The Trump administration formally launched its effort to renegotiate the North American Free Trade Agreement (“NAFTA”) with Canada and Mexico this week in an effort to attain better terms for U.S. workers and manufacturers.
In a letter to U.S. lawmakers, U.S. Trade Representative Robert Lighthizer “said he triggered a 90-day consultation period with the U.S. Congress and American public that would allow NAFTA talks to begin after August 16,” per Reuters. “In his letter to congressional leaders, Lighthizer said that NAFTA needs modernization for digital trade, intellectual property rights, labor and environmental standards, rules for state-owned enterprises and food safety standards.”
Lighthizer told reporters late last week, “As a starting point for negotiations, we should build on what has worked in NAFTA and change and improve what has not. If renegotiations results in a fairer deal for American workers there is value in making the transition to a modernized NAFTA as seamless as possible.”

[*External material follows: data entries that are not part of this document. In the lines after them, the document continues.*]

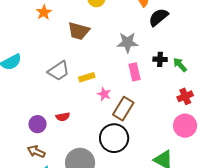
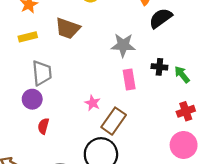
gray trapezoid: (59, 71) -> (42, 73), turned -65
yellow rectangle: (87, 77) -> (28, 37), moved
red semicircle: (63, 117) -> (43, 126), turned 112
purple circle: (38, 124) -> (32, 99), moved

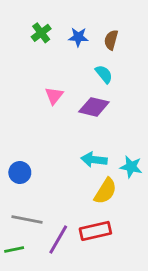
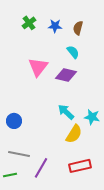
pink triangle: (54, 96) -> (38, 67), size x1.5
cyan arrow: (94, 160) -> (66, 112), turned 36
red rectangle: (95, 231) -> (80, 166), moved

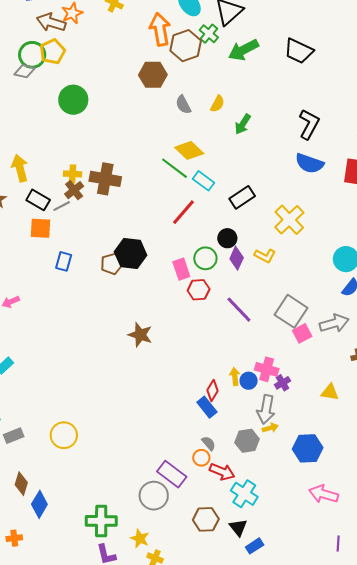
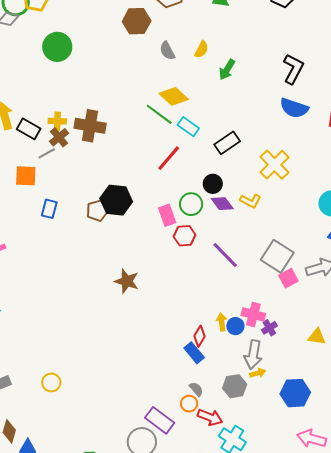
black rectangle: (38, 200) -> (29, 129), moved
purple diamond: (237, 258) -> (222, 204), turned -60
yellow circle: (64, 435) -> (51, 382), size x0.7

The move comes after the Trump administration submitted a vague set of guidelines to Congress in March for renegotiating NAFTA in line with Trump’s campaign promise to widely alter the trade deal, which was crafted by former President Bill Clinton and enacted in 1994.

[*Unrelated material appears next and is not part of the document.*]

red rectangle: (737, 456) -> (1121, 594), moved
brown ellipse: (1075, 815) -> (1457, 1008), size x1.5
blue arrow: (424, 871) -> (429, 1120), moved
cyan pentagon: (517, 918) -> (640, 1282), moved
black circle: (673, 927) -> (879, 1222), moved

On the campaign trail, Trump described NAFTA – a deal intended to eliminate most trade tariffs between the three nations, increase investment and tighten protection and enforcement of intellectual property – as a “disaster” responsible for wiping out U.S. manufacturing jobs, as it allowed companies to move factories to Mexico to take advantage of low-wage labor.

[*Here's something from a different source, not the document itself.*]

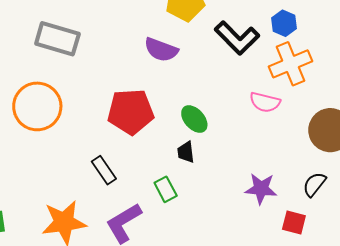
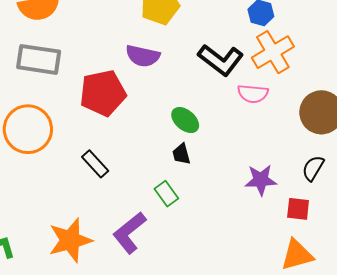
black L-shape: (237, 38) -> (221, 60), moved
red pentagon: (131, 112) -> (103, 93), moved
black rectangle: (104, 170) -> (95, 164), moved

As for what the effect of a Trumped-down NAFTA would look like for fashion, most industry insiders are not optimistic. Some have triumphed such plans, indicating that for U.S. apparel workers, the era of free trade has been devastating. Since NAFTA went into effect in 1994 and the Central America Free Trade Agreement (“CAFTA”) followed in 2006, the effect on employment has been significant. Employment fell by 80 percent from 1990 to 2010, according to the U.S. Labor Department.
However, the some of the most vocal have declared that NAFTA – which supports hundreds of thousands of textile, apparel and footwear jobs in the U.S., with up to one quarter of U.S. textile exports going to NAFTA partners – is vital the health of the American apparel industry. As noted by Steve Lamar, the American Apparel and Footwear Association’s Executive Vice President, U.S. “textile, apparel and footwear supply chains — and the hundreds of thousands of jobs they support — are much better with NAFTA than without it.”
Lamar further notes: “U.S. threats to withdraw from NAFTA may seem like a good ploy to maximize negotiating leverage, but in reality, the threats induce damaging business uncertainty that disrupts highly efficient supply chains that today benefit companies, workers, consumers and communities across the country. The textile, apparel and footwear industries need access to global suppliers and global customers to stay competitive, and free trade agreements like NAFTA are key to that imperative.”